6ª - A junção desses documentos não é admitida no momento em que o foi pelo douto despacho de 2-12-2024, ora apelado e este viola o disposto nos arts. 432º, 593º e 595º do CPC, devendo ser revogado.


A A. respondeu, suscitando objecções ao recebimento do recurso (falta de indicação do efeito do recurso e falta de indicação do sentido com que as normas invocadas deveriam valer) e pronunciando-se pela improcedência das razões invocadas pela R..


A primeira objecção foi sanada e a segunda desatendida.


II. O objecto do recurso determina-se pelas conclusões da alegação do recorrente (art. 635º n.º4 e 639º n.º1 do CPC), «só se devendo tomar conhecimento das questões que tenham sido suscitadas nas alegações e levadas às conclusões, a não ser que ocorra questão de apreciação oficiosa».


Assim, importa avaliar a admissibilidade da junção de documentos pela recorrida.


III. Os factos relevantes, na avaliação a realizar, têm natureza exclusivamente processual, mostrando-se descritos no relatório elaborado (a partir dos dados documentados do próprio processo).


IV.1. A disciplina básica da junção de documentos pelas partes consta do art. 423º do CPC, de onde derivam três regras:


i. os documentos devem ser apresentados com o articulado em que são alegados os factos a que respeitam (n.º1).


ii. podem ser depois apresentados até 20 dias antes da data em que se realize a audiência final (com condenação em multa, salvo demonstração de inviabilidade da junção prévia) (n.º2).


iii. podem ser apresentados mesmo após aquele momento mas apenas se se revelarem (objectiva ou subjectivamente) supervenientes ou forem justificados por ocorrência posterior (n.º3).


Releva também, em geral, o regime do art. 598º do CPC [1], o qual é, contudo, inaplicável no caso (dada a tramitação adoptada). O regime dos art. 411º ou 607º n.º1 do CPC não releva especificamente (por dizerem respeito à actividade do tribunal e não das partes, a quem não aproveitam directamente). Assim, a questão haveria que ser essencialmente debatida no quadro daquele art. 423º do CPC.


O que o despacho recorrido fez, estribando-se na segunda regra referida, e com propriedade, no sentido de que respeitou o sentido literal e preceptivo da norma, aplicando-a a situação que se mostra compreendida na sua hipótese.
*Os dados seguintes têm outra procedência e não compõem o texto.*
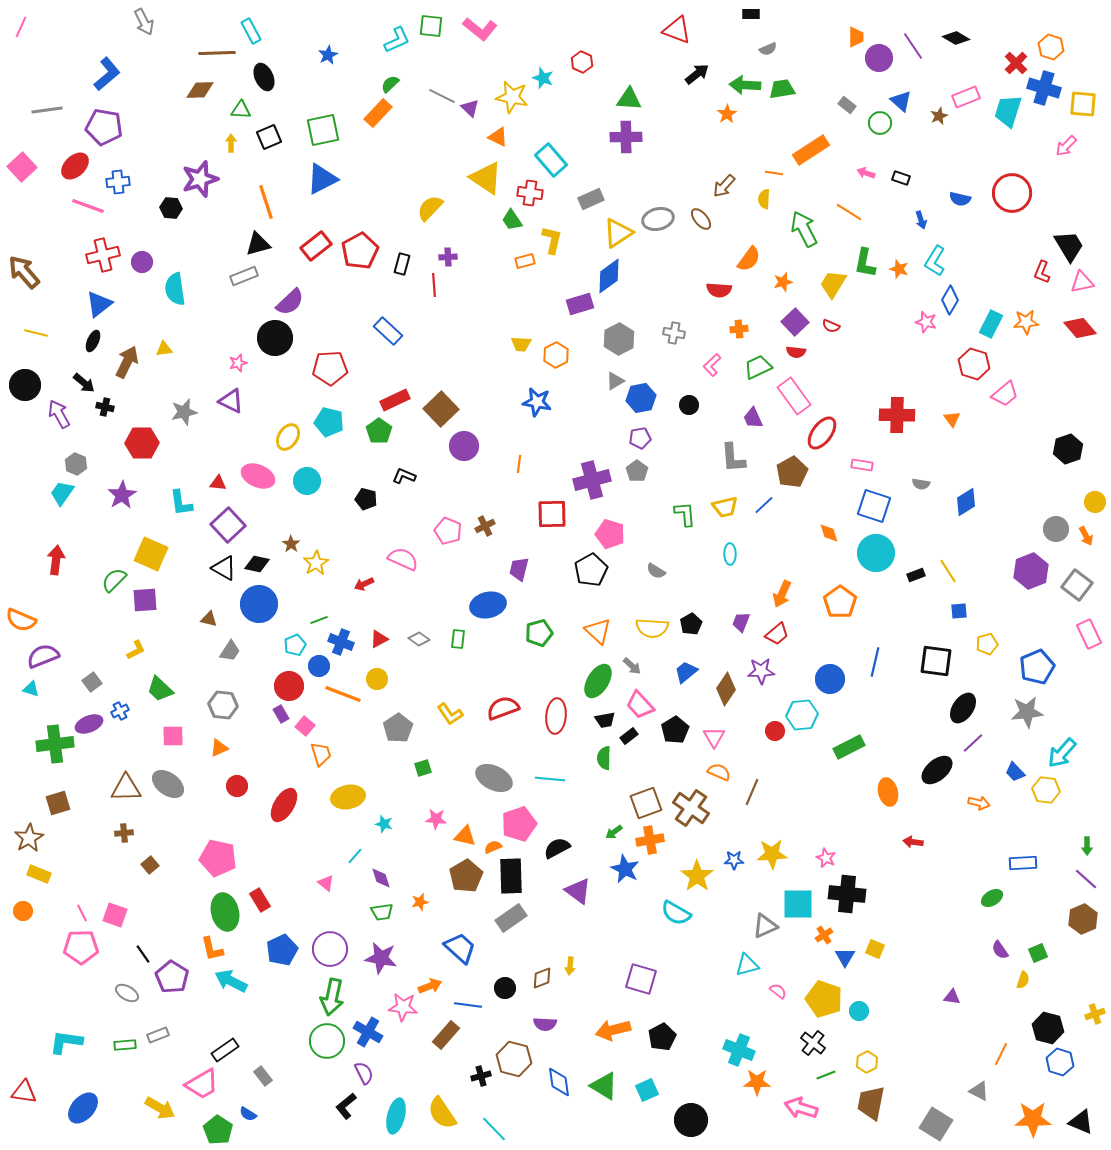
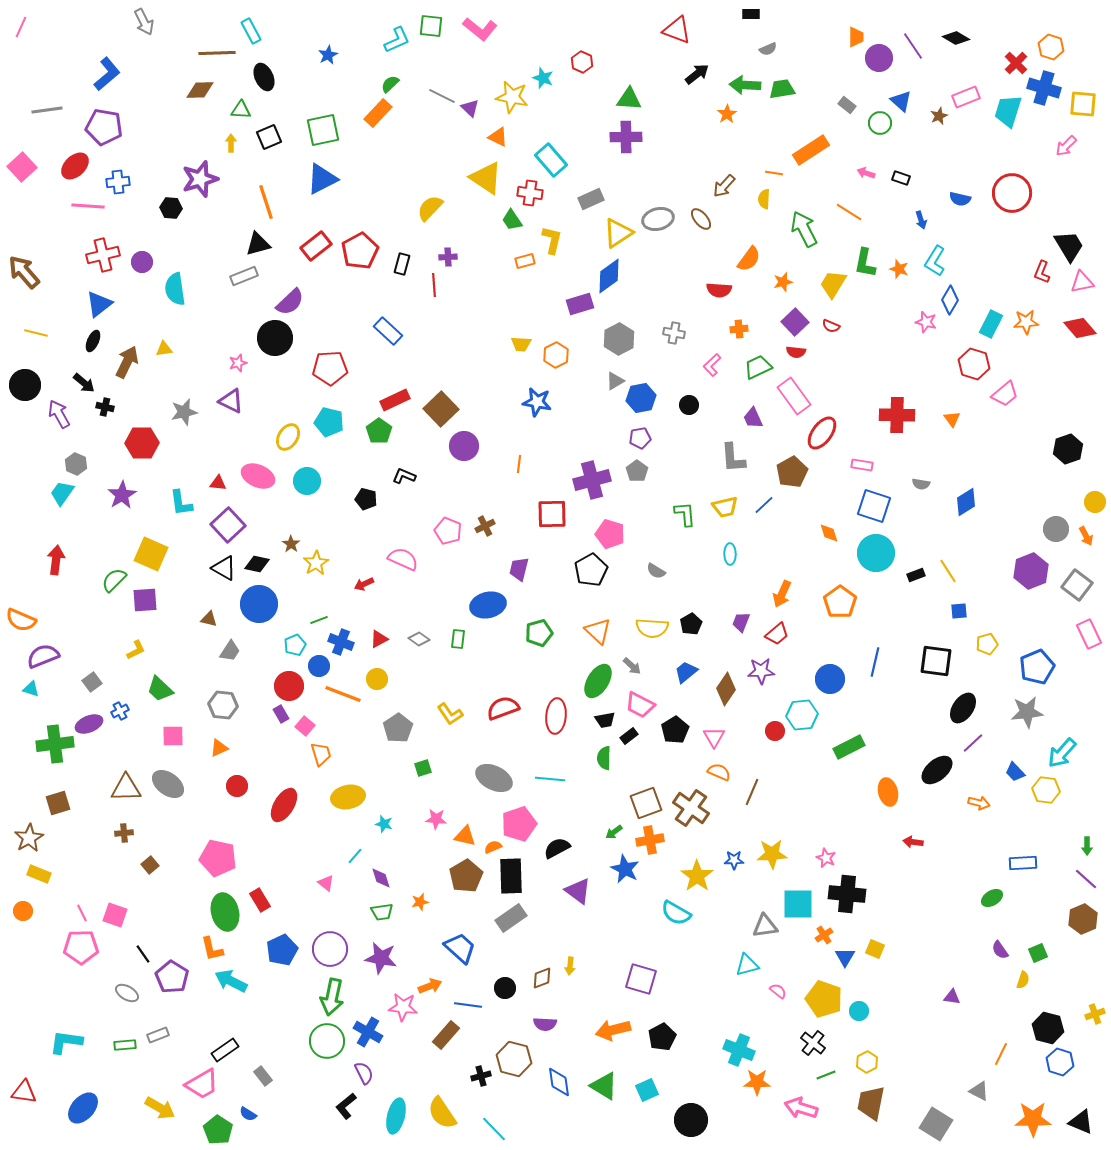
pink line at (88, 206): rotated 16 degrees counterclockwise
pink trapezoid at (640, 705): rotated 20 degrees counterclockwise
gray triangle at (765, 926): rotated 16 degrees clockwise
Deste ponto de vista, não se vê razão para censurar o despacho recorrido.


2. A recorrente, para contrariar esta solução, invoca dois argumentos, afirmando que:


- o despacho que notificou as partes (para se pronunciarem sobre a dispensa da audiência prévia e para alegarem) encerrou a instrução da causa e a discussão da matéria de facto (pelo que a junção só seria admissível se a acção, após a audiência prévia, prosseguisse para julgamento).


- não pode haver junção de documentos depois de a recorrente ter alegado de direito (sendo que considerou que, como decorria do despacho em causa, a causa seria julgada sem os documentos apresentados, tendo sido nesse exacto pressuposto que alegou).


Ambos os argumentos apresentam uma fragilidade básica: nenhum deles encontra suporte directo ou imediato nas normas processuais invocadas pela recorrente (ou em outras).


O art. 432º do CPC respeita ao documento em poder de terceiro, nada tendo a ver com a situação. Poderia existir aqui um lapso, querendo a recorrente reportar-se ao art. 423º do CPC, mas esta norma, ao menos no seu sentido literal, não só não suporta a sua posição como, ao invés, a contraria (como já referido).


Quanto aos art. 593º e 595º do CPC, regulam a dispensa da audiência prévia e os termos do despacho saneador, neles não se encontrando qualquer intervenção regulativa de onde resultem as prescrições que a recorrente sustenta.


Em particular, destas normas resulta que:


- o conhecimento do mérito da causa pode ocorrer no despacho saneador (art. 591º n.º1 al. b) e 595º n.º2 al. b) do CPC), caso em que este equivale a uma sentença (art. 595º n.º3 do CPC, que apenas clarifica o que já derivaria do art. 152º n.º2 do CPC).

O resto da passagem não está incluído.